- [Assignment] Leaving out every picture, quote the data below exactly as it appears.

***** Information supplied *****

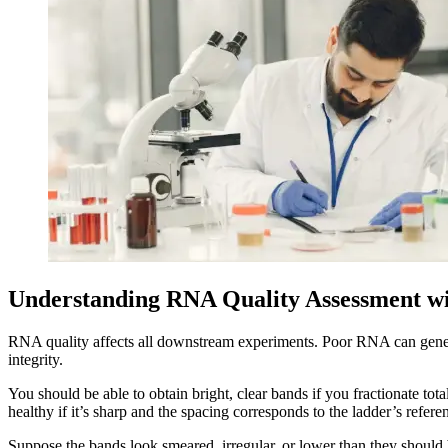
Understanding RNA Quality Assessment w
RNA quality affects all downstream experiments. Poor RNA can genera
integrity.
You should be able to obtain bright, clear bands if you fractionate 
healthy if it’s sharp and the spacing corresponds to the ladder’s referen
Suppose the bands look smeared, irregular, or lower than they should 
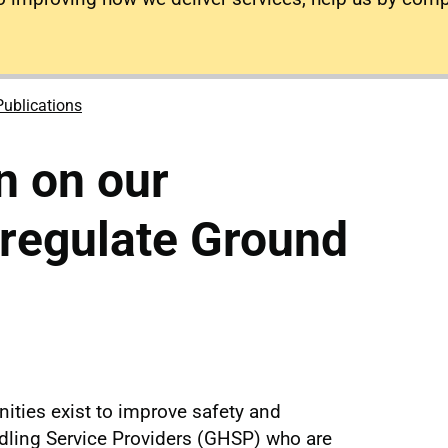
Publications
n on our
 regulate Ground
ities exist to improve safety and
ling Service Providers (GHSP) who are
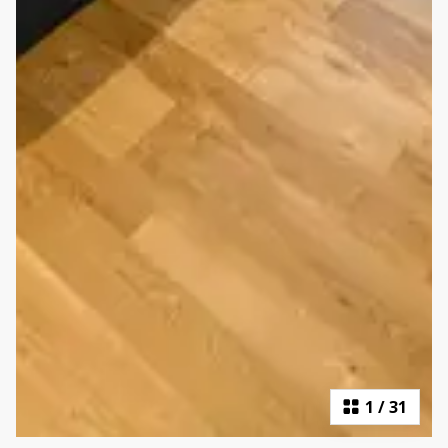
1
/
31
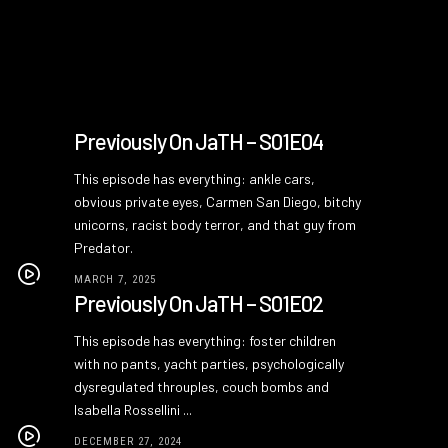
Previously On JaTH – S01E04
This episode has everything: ankle cars,
obvious private eyes, Carmen San Diego, bitchy
unicorns, racist body terror, and that guy from
Predator.
MARCH 7, 2025
Previously On JaTH – S01E02
This episode has everything: foster children
with no pants, yacht parties, psychologically
dysregulated throuples, couch bombs and
Isabella Rossellini ...
DECEMBER 27, 2024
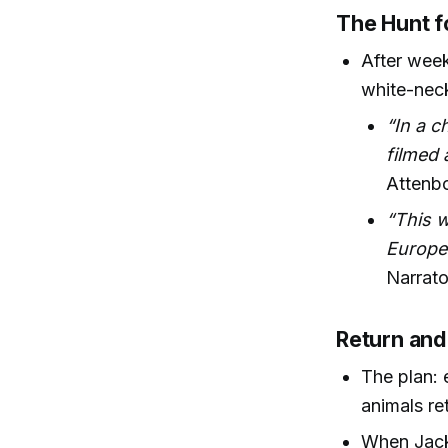
The Hunt fo
After week
white-neck
“In a c
filmed 
Attenb
“This w
Europea
Narrato
Return and
The plan: 
animals re
When Jack 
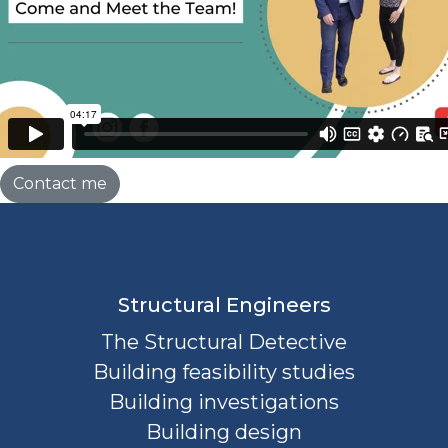
Contact me
Structural Engineers
The Structural Detective
Building feasibility studies
Building investigations
Building design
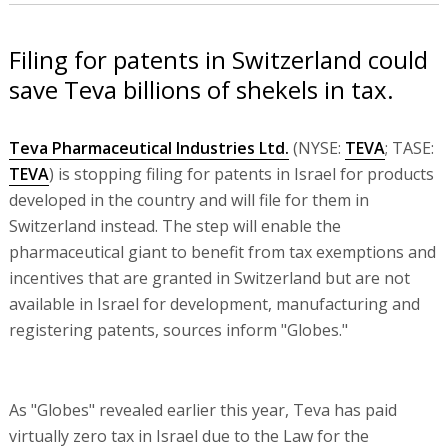
Filing for patents in Switzerland could
save Teva billions of shekels in tax.
Teva Pharmaceutical Industries Ltd.
(NYSE:
TEVA
; TASE:
TEVA
) is stopping filing for patents in Israel for products
developed in the country and will file for them in
Switzerland instead. The step will enable the
pharmaceutical giant to benefit from tax exemptions and
incentives that are granted in Switzerland but are not
available in Israel for development, manufacturing and
registering patents, sources inform "Globes."
As "Globes" revealed earlier this year, Teva has paid
virtually zero tax in Israel due to the Law for the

*****

- [Worked solution]
Understanding RNA Quality Assessment w
RNA quality affects all downstream experiments. Poor RNA can genera
integrity.
You should be able to obtain bright, clear bands if you fractionate 
healthy if it’s sharp and the spacing corresponds to the ladder’s referen
Suppose the bands look smeared, irregular, or lower than they should 
Publications
n on our
 regulate Ground
ities exist to improve safety and
ling Service Providers (GHSP) who are
1
/
31
Previously On JaTH – S01E04
This episode has everything: ankle cars,
obvious private eyes, Carmen San Diego, bitchy
unicorns, racist body terror, and that guy from
Predator.
MARCH 7, 2025
Previously On JaTH – S01E02
This episode has everything: foster children
with no pants, yacht parties, psychologically
dysregulated throuples, couch bombs and
Isabella Rossellini ...
DECEMBER 27, 2024
The Hunt fo
After week
white-neck
“In a c
filmed 
Attenb
“This w
Europea
Narrato
Return and
The plan: 
animals re
When Jack 
Contact me
Structural Engineers
The Structural Detective
Building feasibility studies
Building investigations
Building design
Filing for patents in Switzerland could
save Teva billions of shekels in tax.
Teva Pharmaceutical Industries Ltd.
(NYSE:
TEVA
; TASE:
TEVA
) is stopping filing for patents in Israel for products
developed in the country and will file for them in
Switzerland instead. The step will enable the
pharmaceutical giant to benefit from tax exemptions and
incentives that are granted in Switzerland but are not
available in Israel for development, manufacturing and
registering patents, sources inform "Globes."
As "Globes" revealed earlier this year, Teva has paid
virtually zero tax in Israel due to the Law for the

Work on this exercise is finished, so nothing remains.